To customize model settings for a conversation:

Download Model

These settings determine how the model generates and formats its outputs.

Parameter	Description
Temperature	- Controls response randomness. - Lower values (0.0-0.5) give focused, deterministic outputs. Higher values (0.8-2.0) produce more creative, varied responses.
Top P	- Sets the cumulative probability threshold for token selection. - Lower values (0.1-0.7) make responses more focused and conservative. Higher values (0.8-1.0) allow more diverse word choices.
Stream	- Enables real-time response streaming.
Max Tokens	- Limits the length of the model's response. - A higher limit benefits detailed and complex responses, while a lower limit helps maintain conciseness.
Stop Sequences	- Defines tokens or phrases that will end the model's response. - Use common concluding phrases or tokens specific to your application’s domain to ensure outputs terminate appropriately.
Frequency Penalty	- Reduces word repetition. - Higher values (0.5-2.0) encourage more varied language. Useful for creative writing and content generation.
Presence Penalty	- Encourages the model to explore new topics. - Higher values (0.5-2.0) help prevent the model from fixating on already-discussed subjects.

This setting defines and configures the model's behavior.

Parameter	Description
Prompt Template	A structured format that guides how the model should respond. Contains placeholders and instructions that help shape the model's output in a consistent way.

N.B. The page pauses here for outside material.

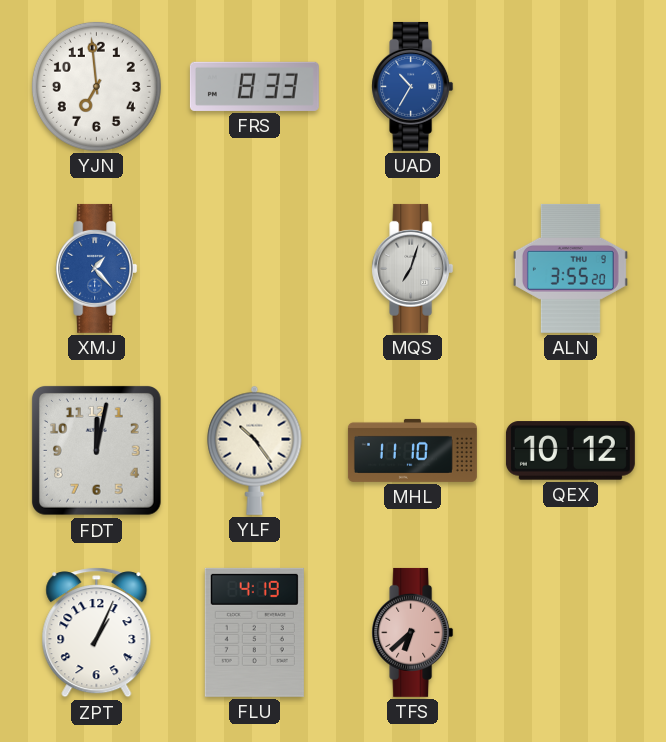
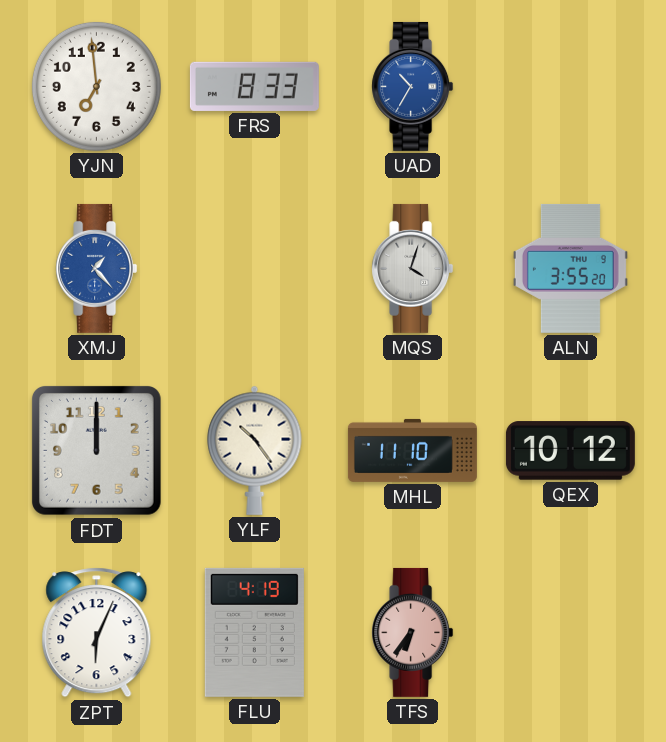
MQS: 7:03 -> 4:03
FDT: 12:02 -> 12:00
ZPT: 1:04 -> 6:04
TFS: 6:38 -> 6:36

These settings parameters control how the model runs on your hardware.

Parameter	Description
Number of GPU Layers (ngl)	- Controls how many layers of the model run on your GPU. - More layers on GPU generally means faster processing, but requires more GPU memory.
Context Length	- Controls how much text the model can consider at once. - Longer context allows the model to handle more input but uses more memory and runs slower. - The maximum context length varies with the model used.

By default, Jan defaults to the minimum between 8192 and the model's maximum context length, you can adjust this based on your needs.